10 È bene evidenziare che tale modalità di notifica, nel giudizio amministrativo di primo grado, costituirà verosimilmente quella più frequente anche dopo l’entrata in vigore del PAT. Infatti, fino all’ attuazione del pubblico elenco dell’anagrafe nazionale della popolazione residente (ANPR) e fino all’assolvimento dell’onere per le PP.AA. di eleggere l’indirizzo p.e.c. di cui all’art.16, co. 12, d.l. n. 179/2012, convertito in l. n. 221/2012, i difensori non potrebbero legittimamente eseguire la notifica a mezzo p.e.c. che, come è noto, richiede che anche il destinatario della notifica sia titolare di indirizzo p.e.c. risultante “da pubblici elenchi”.

11 In particolare, quanto alle «Copie per immagine su supporto informatico di documenti analogici», l’art. 4 del

d.P.C.M. 13.11.2014 prevede che «La copia per immagine su supporto informatico di un documento analogico di cui all’ art. 22 , commi 2 e 3, del Codice è prodotta mediante processi e strumenti che assicurino che il documento informatico abbia contenuto e forma identici a quelli del documento analogico da cui è tratto, previo raffronto dei documenti o attraverso certificazione di processo nei casi in cui siano adottate tecniche in grado di garantire la corrispondenza della forma e del contenuto dell’originale e della copia.

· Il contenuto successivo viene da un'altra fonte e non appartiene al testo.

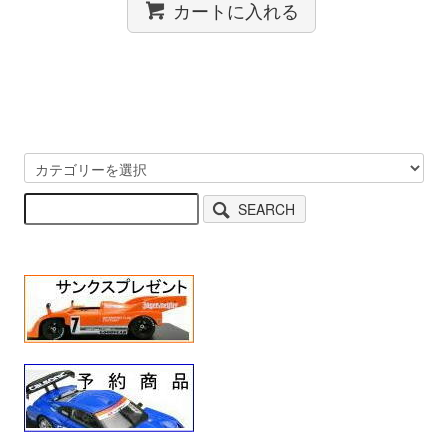
カートに入れる
SEARCH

2. Fermo restando quanto previsto dall’ art. 22 , comma 3, del Codice, la copia per immagine di uno o più documenti analogici può essere sottoscritta con firma digitale o firma elettronica qualificata da chi effettua la copia.

3. Laddove richiesta dalla natura dell’attività, l’attestazione di conformità delle copie per immagine su supporto informatico di un documento analogico di cui all’ art. 22, comma 2, del Codice, può essere inserita nel documento informatico contenente la copia per immagine. Il documento informatico così formato è sottoscritto con firma digitale del notaio o con firma digitale o firma elettronica qualificata del pubblico ufficiale a ciò autorizzato. L’attestazione di conformità delle copie per immagine su supporto informatico di uno o più documenti analogici può essere altresì prodotta come documento informatico separato contenente un riferimento temporale e l’impronta di ogni copia per immagine. Il documento informatico così prodotto è sottoscritto con firma digitale del notaio o con firma digitale o firma elettronica qualificata del pubblico ufficiale a ciò autorizzato».

12 La funzione di hash è una funzione matematica che genera, a partire da una evidenza informatica, una impronta in modo tale che risulti di fatto impossibile, a partire da questa, ricostruire l’evidenza informatica originaria e generare impronte uguali a partire da evidenze informatiche differenti.